Это Хэм! Вот такая манера выражаться у этого неслыханно образованного человека.
«Что делать? Надо же ее затрахать в номер!» — как часто приходилось говорить это Паулю Крамеру, сделавшемуся в нашем ремесле набожным и мудрым. Когда-то он мечтал стать великим композитором. Но не стал. Его творения оставались неизвестными, дела у него шли плохо, он играл на пианино в барах. Потом ушел на войну. В 1946 году вернулся из плена. Снова пытался сочинять музыку. Опять потерпел крах. Друзья привели его в какую-то ежедневную газету в качестве музыкального критика. В «Блице» обратили внимание на его блестящие рецензии и пригласили к себе — сначала редактором, а вскоре уже и на должность заведующего литературной редакции. Это был рискованный эксперимент, но в те времена в «Блице» еще проводили эксперименты. Этот оказался удачным — и еще каким удачным! Из несостоявшегося композитора получился журналист, которого знали и которым восхищались в нашей отрасли.
У большинства сотрудников нашего иллюстрированного издания были раньше другие профессии, другие надежды, мечты о совсем другой жизни. Нельзя сказать, что все они были неудачники. Но какой-то надлом был, по крайней мере, у лучших из них. Жизнь их сломала, кого раньше, кого позже. Гигантский резервуар для давно потерявших надежду и еще отчаянно надеющихся людей представляла собой эта «фабрика грез», и именно благодаря этому пышно процветала.

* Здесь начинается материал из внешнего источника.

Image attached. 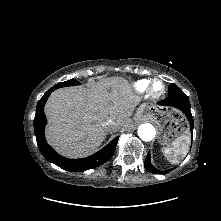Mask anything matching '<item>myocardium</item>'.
<instances>
[{
  "label": "myocardium",
  "mask_w": 221,
  "mask_h": 221,
  "mask_svg": "<svg viewBox=\"0 0 221 221\" xmlns=\"http://www.w3.org/2000/svg\"><path fill=\"white\" fill-rule=\"evenodd\" d=\"M157 84L161 85L160 90L155 89V86ZM148 86H149L148 87V93H149L150 97L153 98V99H158L166 93V85L160 79H154L152 82H150V84Z\"/></svg>",
  "instance_id": "f54148a6"
}]
</instances>
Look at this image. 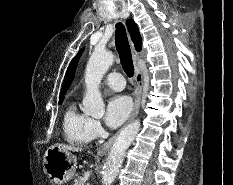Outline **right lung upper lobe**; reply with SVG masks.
Listing matches in <instances>:
<instances>
[{"instance_id": "right-lung-upper-lobe-1", "label": "right lung upper lobe", "mask_w": 233, "mask_h": 185, "mask_svg": "<svg viewBox=\"0 0 233 185\" xmlns=\"http://www.w3.org/2000/svg\"><path fill=\"white\" fill-rule=\"evenodd\" d=\"M127 27L129 29L131 39L135 45L136 50L140 51L141 46H142V39H141V36H140V33H139V30H138L136 23L132 19H129V20H127ZM79 56H80V53L71 61L70 65L67 69L61 94H64L66 92V90L69 88V86L73 80L74 72H75V68H76ZM63 99H64V96H60L59 102L63 101Z\"/></svg>"}]
</instances>
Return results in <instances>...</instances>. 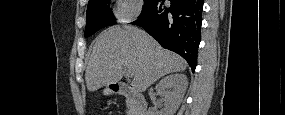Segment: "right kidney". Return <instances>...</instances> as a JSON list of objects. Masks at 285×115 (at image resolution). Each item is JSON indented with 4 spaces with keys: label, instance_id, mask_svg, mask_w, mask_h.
Returning <instances> with one entry per match:
<instances>
[{
    "label": "right kidney",
    "instance_id": "ca27d5eb",
    "mask_svg": "<svg viewBox=\"0 0 285 115\" xmlns=\"http://www.w3.org/2000/svg\"><path fill=\"white\" fill-rule=\"evenodd\" d=\"M187 86L188 80L184 74H171L160 80L156 85V91L164 97L165 108L160 111L150 108L149 115H174L182 102Z\"/></svg>",
    "mask_w": 285,
    "mask_h": 115
}]
</instances>
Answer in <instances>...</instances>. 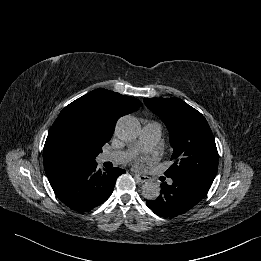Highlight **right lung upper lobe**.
Segmentation results:
<instances>
[{"label": "right lung upper lobe", "instance_id": "cb5924a9", "mask_svg": "<svg viewBox=\"0 0 261 261\" xmlns=\"http://www.w3.org/2000/svg\"><path fill=\"white\" fill-rule=\"evenodd\" d=\"M141 106L138 99L107 89L93 90L67 105L50 128L44 145L47 177L67 168L94 162L87 155H70L63 151L62 142L71 123L86 120L110 140L117 120Z\"/></svg>", "mask_w": 261, "mask_h": 261}]
</instances>
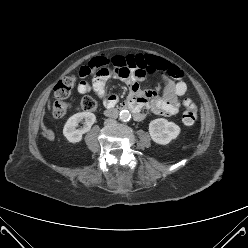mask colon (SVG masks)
<instances>
[{
    "label": "colon",
    "instance_id": "obj_1",
    "mask_svg": "<svg viewBox=\"0 0 248 248\" xmlns=\"http://www.w3.org/2000/svg\"><path fill=\"white\" fill-rule=\"evenodd\" d=\"M85 74L102 73L114 71L122 76H126L131 68V63L126 60L124 62L118 56H98L91 59L85 66ZM75 76L69 75L61 78L54 87L55 102L53 104L52 113L54 117L61 118L69 111V103L67 99L71 94V90L75 84ZM96 101L91 97H85L79 104L81 111H93L96 109ZM184 112L182 114V122L186 126H192L197 121V108L195 103L187 98L183 102Z\"/></svg>",
    "mask_w": 248,
    "mask_h": 248
}]
</instances>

— Да-да, знаю, ничего не поделаешь, — отозвался я.
— Вот видишь. Конечно, другие развопятся…
— Да пошли они в задницу! Сами пусть пишут!
— …но я тебя прикрою.
— Спасибо, Хэм.
— Не за что. Чисто из соображения смысла. Если я тебя сейчас облаю и заставлю-таки написать, ты со своим «шакалом» такого говна понапишешь. А вот когда отойдешь, могу рассчитывать на что-нибудь стоящее.
— У меня еще и выходные про запас…
— Ничего не обещай, Вальтер, не первый год знакомы. Но в понедельник в девять утра это барахло должно лежать у меня на столе, иначе я тебя не знаю.